Description of Ride:
The Eight Mile, Bottle Prairie, and Knebal Springs ride
The alarm went off at 4:15AM, I had been laying there waiting for the alarm looking at the clock and doing a mentally inventory of the stuff I had packed up the night before. My feet hit the floor and I headed for the kitchen. I could hear the rain pounding down hard on the skylight above me as I made a bowl of oatmeal and sipped on some hot coffee.
Just before five, I pulled into the park and ride and backed my car in next to Guy Smith.
We loaded into the Paul Norris's rig and hit the road to pick up Barry DeSemple before heading for Eight Mile.
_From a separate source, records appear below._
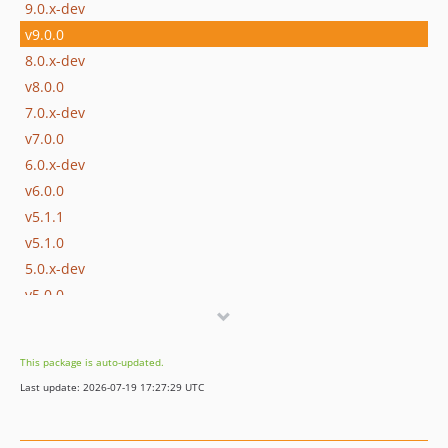
9.0.x-dev
v9.0.0
8.0.x-dev
v8.0.0
7.0.x-dev
v7.0.0
6.0.x-dev
v6.0.0
v5.1.1
v5.1.0
5.0.x-dev
v5.0.0
v4.1.0
4.0.x-dev
This package is auto-updated.
v4.0.1
Last update: 2026-07-19 17:27:29 UTC
v4.0.0
v3.4.0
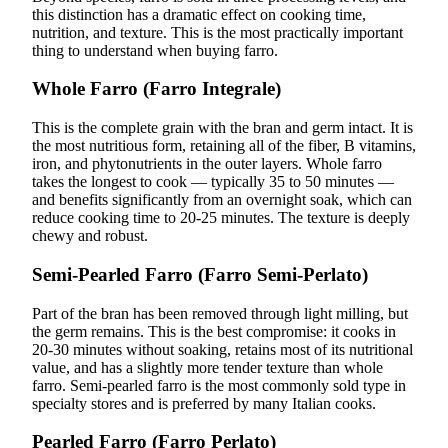
this distinction has a dramatic effect on cooking time,
nutrition, and texture. This is the most practically important
thing to understand when buying farro.
Whole Farro (Farro Integrale)
This is the complete grain with the bran and germ intact. It is
the most nutritious form, retaining all of the fiber, B vitamins,
iron, and phytonutrients in the outer layers. Whole farro
takes the longest to cook — typically 35 to 50 minutes —
and benefits significantly from an overnight soak, which can
reduce cooking time to 20-25 minutes. The texture is deeply
chewy and robust.
Semi-Pearled Farro (Farro Semi-Perlato)
Part of the bran has been removed through light milling, but
the germ remains. This is the best compromise: it cooks in
20-30 minutes without soaking, retains most of its nutritional
value, and has a slightly more tender texture than whole
farro. Semi-pearled farro is the most commonly sold type in
specialty stores and is preferred by many Italian cooks.
Pearled Farro (Farro Perlato)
The rain was persistent all the way through the Gorge, letting up just before we stopped at Starvation Creek for a bathroom break. There was one other car there. A guy sitting with his lights on, Barry pointed that out to him as we were leaving; Paul and Guy said he was probably looking for a bear. I was clueless.
More rain as we headed up highway 35 to take the forest road 44 over to Eight Mile Crossing campgrounds.
For most mountain bikers, this ride starts at the Eight Mile Crossing campgrounds. The trail head is located in the day use area and this is where we started our ride. The trail is also accessible from a location approximately three miles west on forest road #44.
Parking here requires a forest pass.
The trail starts by dropping a few feet to cross Eight Mile creek then starts a climb that will go on for the next three miles.
Just as the trail leaves the camp ground it crosses a paved forest road, a place to be cautious since the road does get limited traffic.
Shortly after the road crossing there is a trail junction. Eight Mile trail #459 is a loop trail and the junction is the start and finish of the loop.
The track to the right or north is most commonly the return route. The line switchbacks down a broad ridge.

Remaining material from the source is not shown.